Despite her deep anger. Connie had to admit, there was a tiny, odd sort of relief hearing a familiar voice. And though his breezy friendliness might not be genuine, she felt more capable of handling him than some of the inscrutable Dahrians.
"Okay. Why don't you start with the mysterious wealthy patron. Mr. Hastings. I believe is his name."
"Ransom Hastings. Owner of Hastings Mining. He's my father. I use a different last name."
"What?!?! Oh really? Why should I be surprised?" She threw up her hands. "Did Findley know?"
"He did. My post-doc work with him was part of the agreement to fund his work. Though despite that somewhat forced arrangement, Findley and I got on well. As you know, I was quite fond of him. Though he ended up holding back the most vital information."
"Which I gave you."
Grayson nodded, "Yes, you did. The coordinates to the Irish passage. And, as a result, and now that you're here, I feel you're owed the whole story."
To Connie's surprise, Grayson spoke seemingly candidly and at length. Beginning with how, a number of years ago, when his father visited his gold refinery in Dublin, the manager showed him an unusually large nugget they recently purchased. A young woman had brought it in. Said she'd inherited it from her grandfather who had prospected in Australia as a young man. She had papers and ID so that it all seemed legit.
Yet when Grayson's father held the nugget and looked at it closely, he sensed something different about it. He told the manager to hold off refining it and took a few grams to a specialized lab for a detailed analysis.
"The results were – confounding - to say the least."
"It was stolen?"
"He wondered about that. The lab results matched nothing from any current gold mining operations. But my father also has an extensive collection of gold artifacts. Which he's had analysed over the years. What the nugget did match was the gold found in his most precious piece, a Bronze Age lunula found in a peat bog in Ireland."
"A lunula? Isn't that a necklace?"
"Yes, shaped like a crescent moon." Grayson gestured the form of it around his neck with his fingers. "It predates even the Celts."
"That must be worth a pretty penny."
"Priceless"
"Shouldn't that be in a museum?"
Grayson sighed, "It will. Some day."
"And the match was confounding because..."

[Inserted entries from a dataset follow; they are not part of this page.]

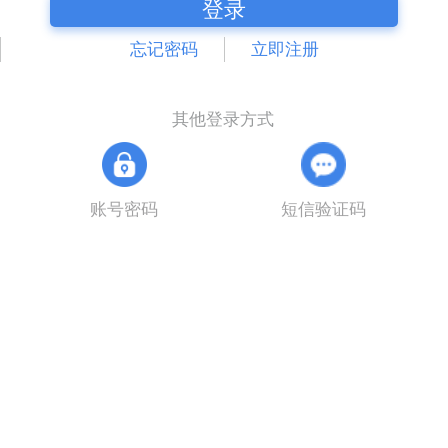
登录
忘记密码
立即注册
其他登录方式
账号密码
短信验证码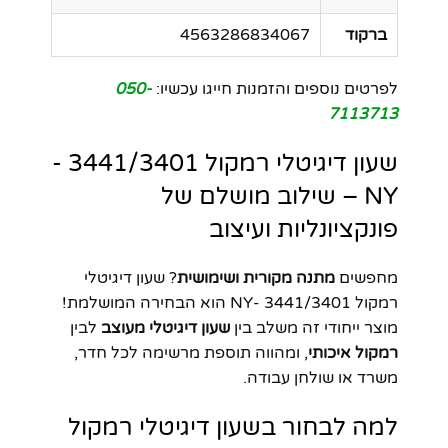
ברקוד
4563286834067
לפרטים נוספים והזמנות חייגו עכשיו:
050-
7113713
שעון דיגיטלי רמקול 3441/3401 -
NY – שילוב מושלם של
פונקציונליות ועיצוב
מחפשים
מתנה מקורית ושימושית
? שעון דיגיטלי
רמקול 3441/3401 -NY הוא הבחירה המושלמת!
מוצר ייחודי זה משלב בין
שעון דיגיטלי מעוצב
לבין
רמקול איכותי
, ומהווה תוספת מרשימה לכל חדר,
משרד או שולחן עבודה.
למה לבחור בשעון דיגיטלי רמקול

"Easily mined gold resources in Ireland were exhausted long, long ago. The likelihood of a sizable nugget hanging around and then blithely being cashed in? Impossible. And the woman cashing it in lied about its source. At the time, I was finishing my archaeology PhD. - Yes, Connie, I am legitimately an archaeologist. And my father had me research prehistoric gold mines in Ireland, at least what is known."
"And you came upon Findley."
"Yes. I came upon Findley. Who, with his expertise on pre-Celtic peoples, was knowledgeable about every known ancient gold mining site in Ireland, including some only vaguely hinted at in ancient texts and legends."
"But he wouldn't have known the young woman with the nugget."
"We thought it was maybe someone on one of his digs. Of course, I didn't find her." He smirked. "Well, not until I came to Dahria. Anyway, I got caught up in Findley's fervour about the legends of a passage to a hidden world. Though we uncovered some interesting artifacts, it all was seeming to come to nothing at the same time Findley began...unravelling...as you put it. We thought that was that. Except. Except old Findley kept making claims he'd figured it out."
Connie frowned, "My Mother's journal. That you took. I think Findley planned to finally give to me. And then when he reread it, he twigged on the signaling I did when I was younger. But he didn't figure it all out. About Dahria and everything."
Grayson said, "No, but enough to know there was some peculiar connection between you and your mysterious biological father and the mysterious place he came from. What I still don't understand, after all the time we spent together, why he didn't tell me what he'd discovered."
"I don't know. Anyway, it doesn't matter now. I led you right to the passage."
"And that's what we want to talk to you about." Another familiar voice spoke behind Connie.
She started and turned around. James stood behind her.